GIS can also be used to link data together in the way that is needed for statistical analysis. For example, many statistical packages require all your data to be in a single table, with one line per sample and then information about that sample and the location where it came from in different columns or fields. A GIS provides you with a way to easily create such tables and populate it with information, such as the altitude at each location, the gradient of slope and the direction it faces, from other data sets. This makes preparing your data for statistical analysis much simpler.
Finally, while GIS is mostly used for displaying and/or analysing data, a GIS can provide important information when deciding where and how to collect your data in the first place.

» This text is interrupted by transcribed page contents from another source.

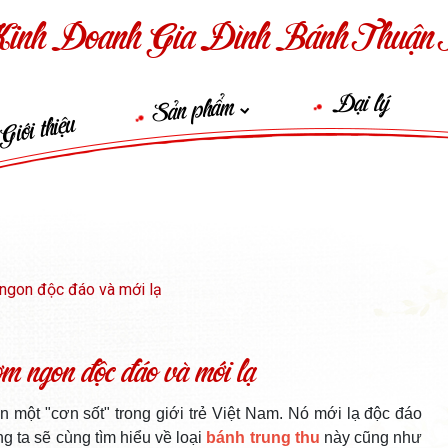
inh Doanh Gia Đình Bánh Thuận 
Đại lý
Sản phẩm
Giới thiệu
 ngon độc đáo và mới lạ
m ngon độc đáo và mới lạ
 một "cơn sốt" trong giới trẻ Việt Nam. Nó mới lạ độc đáo
 ta sẽ cùng tìm hiểu về loại
bánh trung thu
này cũng như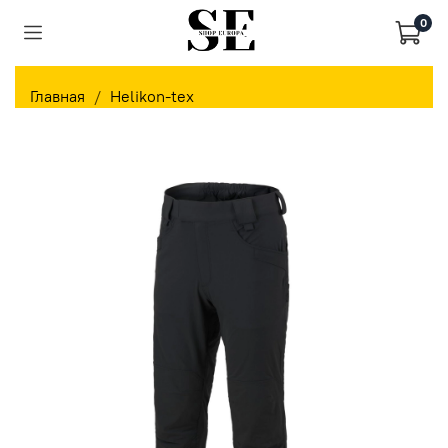
0
Главная
Helikon-tex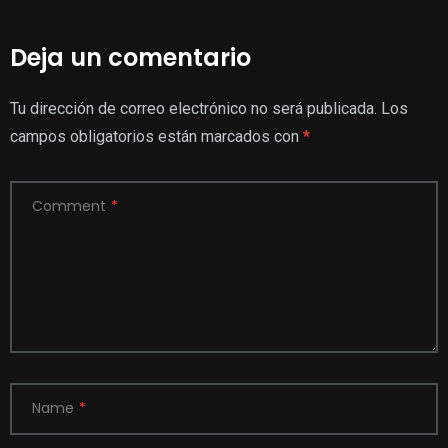
Deja un comentario
Tu dirección de correo electrónico no será publicada.
Los
campos obligatorios están marcados con
*
Comment
*
Name
*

Given that collecting biological data is often complex and expensive, it is usually important to get your data collection right the first time. A bit of planning can go a long way to ensuring that your research is successful. There is nothing worse than spending all your time and money collecting lots of data only to find out when you come to analyse it that you are missing a vital bit of information or coverage. For example, you may find that you have not sampled the right range of altitudes, or that you have not sampled a specific part of your study area properly, or that you missed out a location which has a specific combination of different variables (click here for a case study on using GIS to investigate survey coverage), or that your sampling locations were too close together or too far apart. While creating a GIS at the planning stage will not banish such possibilities completely, if done correctly, it will help you reduce, to a minimum, the risk of these issues cropping up at a later date.